╭─ Data for processing
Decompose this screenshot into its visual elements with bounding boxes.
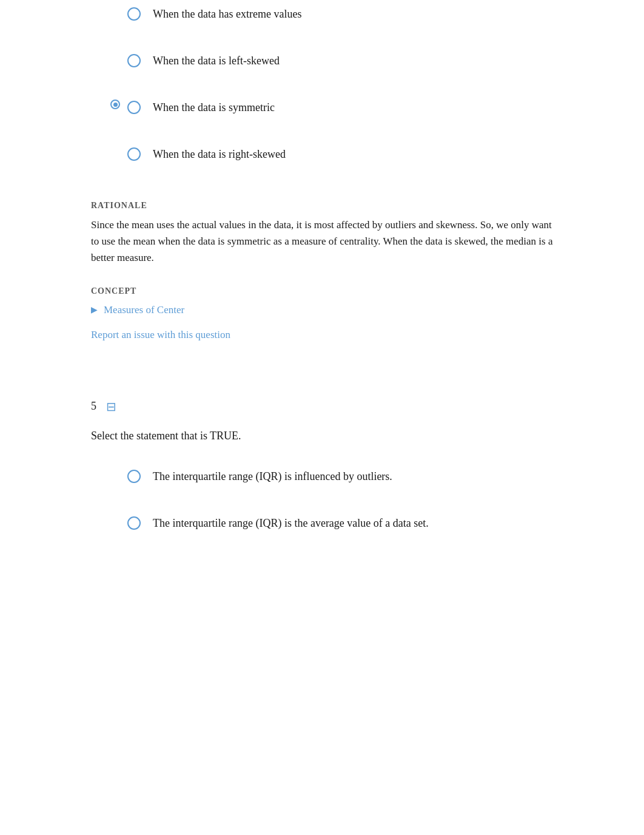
answer-option-3[interactable]: When the data is symmetric xyxy=(91,93,553,116)
answer-option-2[interactable]: When the data is left-skewed xyxy=(91,47,553,69)
answer-text-2: When the data is left-skewed xyxy=(153,55,280,67)
radio-button-4[interactable] xyxy=(127,147,141,161)
answer-option-4[interactable]: When the data is right-skewed xyxy=(91,140,553,163)
answer-text-5a: The interquartile range (IQR) is influen… xyxy=(153,470,392,482)
radio-button-1[interactable] xyxy=(127,7,141,21)
answer-text-1: When the data has extreme values xyxy=(153,8,301,20)
question-prompt: Select the statement that is TRUE. xyxy=(91,428,553,444)
concept-link[interactable]: Measures of Center xyxy=(104,302,184,318)
rationale-label: RATIONALE xyxy=(91,199,553,212)
answer-text-5b: The interquartile range (IQR) is the ave… xyxy=(153,517,429,529)
answer-option-5a[interactable]: The interquartile range (IQR) is influen… xyxy=(91,462,553,485)
question-number-row: 5 ⊟ xyxy=(91,397,553,416)
radio-button-5a[interactable] xyxy=(127,470,141,483)
answer-text-3: When the data is symmetric xyxy=(153,101,275,113)
radio-button-3-right[interactable] xyxy=(127,101,141,114)
answer-text-4: When the data is right-skewed xyxy=(153,148,286,160)
rationale-section: RATIONALE Since the mean uses the actual… xyxy=(91,187,553,266)
concept-link-row: ▶ Measures of Center xyxy=(91,302,553,318)
answer-option-1[interactable]: When the data has extreme values xyxy=(91,0,553,22)
rationale-text: Since the mean uses the actual values in… xyxy=(91,217,553,266)
page-container: When the data has extreme values When th… xyxy=(0,0,644,592)
concept-label: CONCEPT xyxy=(91,285,553,297)
answer-option-5b[interactable]: The interquartile range (IQR) is the ave… xyxy=(91,509,553,532)
report-issue-link[interactable]: Report an issue with this question xyxy=(91,327,553,343)
radio-button-2[interactable] xyxy=(127,54,141,67)
question-number: 5 xyxy=(91,398,96,414)
concept-play-icon: ▶ xyxy=(91,303,98,316)
concept-section: CONCEPT ▶ Measures of Center xyxy=(91,285,553,318)
radio-button-3-left[interactable] xyxy=(110,100,120,109)
bookmark-icon[interactable]: ⊟ xyxy=(106,397,116,416)
radio-button-5b[interactable] xyxy=(127,516,141,530)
╰─
* [Problem statement] Restate the data above word for word, so that the only difference is the missing pictures.

* [Solution to this exercise]
Decompose this screenshot into its visual elements with bounding boxes.
answer-option-3[interactable]: When the data is symmetric xyxy=(91,93,553,116)
answer-option-2[interactable]: When the data is left-skewed xyxy=(91,47,553,69)
answer-text-2: When the data is left-skewed xyxy=(153,55,280,67)
radio-button-4[interactable] xyxy=(127,147,141,161)
answer-option-4[interactable]: When the data is right-skewed xyxy=(91,140,553,163)
answer-text-5a: The interquartile range (IQR) is influen… xyxy=(153,470,392,482)
radio-button-1[interactable] xyxy=(127,7,141,21)
answer-text-1: When the data has extreme values xyxy=(153,8,301,20)
question-prompt: Select the statement that is TRUE. xyxy=(91,428,553,444)
concept-link[interactable]: Measures of Center xyxy=(104,302,184,318)
rationale-label: RATIONALE xyxy=(91,199,553,212)
answer-text-5b: The interquartile range (IQR) is the ave… xyxy=(153,517,429,529)
answer-option-5a[interactable]: The interquartile range (IQR) is influen… xyxy=(91,462,553,485)
question-number-row: 5 ⊟ xyxy=(91,397,553,416)
radio-button-5a[interactable] xyxy=(127,470,141,483)
answer-text-3: When the data is symmetric xyxy=(153,101,275,113)
radio-button-3-right[interactable] xyxy=(127,101,141,114)
answer-text-4: When the data is right-skewed xyxy=(153,148,286,160)
rationale-section: RATIONALE Since the mean uses the actual… xyxy=(91,187,553,266)
concept-link-row: ▶ Measures of Center xyxy=(91,302,553,318)
answer-option-1[interactable]: When the data has extreme values xyxy=(91,0,553,22)
rationale-text: Since the mean uses the actual values in… xyxy=(91,217,553,266)
page-container: When the data has extreme values When th… xyxy=(0,0,644,592)
concept-label: CONCEPT xyxy=(91,285,553,297)
answer-option-5b[interactable]: The interquartile range (IQR) is the ave… xyxy=(91,509,553,532)
report-issue-link[interactable]: Report an issue with this question xyxy=(91,327,553,343)
radio-button-2[interactable] xyxy=(127,54,141,67)
question-number: 5 xyxy=(91,398,96,414)
concept-play-icon: ▶ xyxy=(91,303,98,316)
concept-section: CONCEPT ▶ Measures of Center xyxy=(91,285,553,318)
radio-button-3-left[interactable] xyxy=(110,100,120,109)
bookmark-icon[interactable]: ⊟ xyxy=(106,397,116,416)
radio-button-5b[interactable] xyxy=(127,516,141,530)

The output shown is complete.